* _TRY IT_
I would like every record reproduced exactly, with the pictures left out.

* _SOURCE DATA_
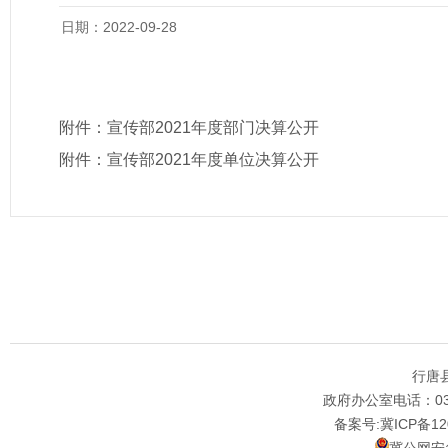
日期：2022-09-28
附件：
宣传部2021年度部门决算公开
附件：
宣传部2021年度单位决算公开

* _RESPONSE BELOW_
日期：2022-09-28
附件：
宣传部2021年度部门决算公开
附件：
宣传部2021年度单位决算公开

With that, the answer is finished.